I just recently discovered an app called Coffitivity. While you’re sitting at your desk at home, writing away, you can call up the sounds of a busy cafe on your computer: the babble of voices, the clinking of silverware and glasses, the whir of the coffee grinder, chairs scraping across the floor.
It sounds pretty silly, but I actually get it. I often write in cafes, restaurants, Dunkin Donuts-anywhere with a table and chair and a hot beverage. There’s something conducive to productivity-in my case, writing-in the myriad sounds and activity of a coffee shop. Far from being distracting, the bustle becomes white noise in the background; and though I’m an island of solitude within the busyness, I don’t feel so alone and isolated in my creative endeavors. I’m in the land of the living, which is what I’m writing about.

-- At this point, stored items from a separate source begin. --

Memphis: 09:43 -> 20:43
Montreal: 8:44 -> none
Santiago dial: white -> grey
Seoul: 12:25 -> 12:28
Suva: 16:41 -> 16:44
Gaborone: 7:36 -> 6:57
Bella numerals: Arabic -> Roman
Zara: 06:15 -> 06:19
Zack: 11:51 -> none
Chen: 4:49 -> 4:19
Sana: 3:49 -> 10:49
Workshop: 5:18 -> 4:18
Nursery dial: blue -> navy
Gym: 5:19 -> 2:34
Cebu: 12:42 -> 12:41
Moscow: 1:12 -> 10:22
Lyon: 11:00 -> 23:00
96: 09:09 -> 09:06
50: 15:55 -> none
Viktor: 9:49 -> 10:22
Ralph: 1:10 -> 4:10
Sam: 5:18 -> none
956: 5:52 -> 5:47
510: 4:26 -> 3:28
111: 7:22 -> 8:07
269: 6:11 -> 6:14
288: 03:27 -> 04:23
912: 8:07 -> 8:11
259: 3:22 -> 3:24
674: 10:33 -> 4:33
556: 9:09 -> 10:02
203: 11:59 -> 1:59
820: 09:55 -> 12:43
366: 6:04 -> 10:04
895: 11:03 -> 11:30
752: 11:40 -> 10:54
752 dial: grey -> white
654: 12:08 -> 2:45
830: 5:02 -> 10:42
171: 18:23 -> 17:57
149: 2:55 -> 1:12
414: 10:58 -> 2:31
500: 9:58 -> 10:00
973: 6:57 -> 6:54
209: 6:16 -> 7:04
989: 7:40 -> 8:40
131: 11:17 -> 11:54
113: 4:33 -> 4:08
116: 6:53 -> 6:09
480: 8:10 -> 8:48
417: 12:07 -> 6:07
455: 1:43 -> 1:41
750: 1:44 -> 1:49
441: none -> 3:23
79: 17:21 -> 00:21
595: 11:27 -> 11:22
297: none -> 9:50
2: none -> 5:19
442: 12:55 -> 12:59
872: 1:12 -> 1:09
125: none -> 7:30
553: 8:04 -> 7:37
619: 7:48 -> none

However, I and my computer have picked up too many bugs in these places of human congregation lately. After suffering two bouts of strep throat in a month, and spending several hours cleaning up my computer, I decided to cut back on the cafe writing.
But I know I’ll miss the sounds of these writing sessions, and the feeling of being out in the world. There’s actual scientific evidence supporting the idea that such noise boosts productivity, and I believe it. My mind has become accustomed to associating this noise with writing, and so I decided to give Coffitivity a try.
The free version provides you with a basic cafe experience, but if you pay a few bucks you can get specialized cafe sounds: Paris Paradise, Brazil Bistro, Texas Teahouse. I’m not sure what the difference would be-people talking are people talking-but the basic is enough (even the basic has choices: Morning Murmur, Lunchtime Lounge, and University Undertones) to make me feel at home.
The only thing missing is the opportunity to people-watch, but I’ll still make the occasional foray into an actual coffee shop-can’t go too long without that Dunkin Donuts coffee!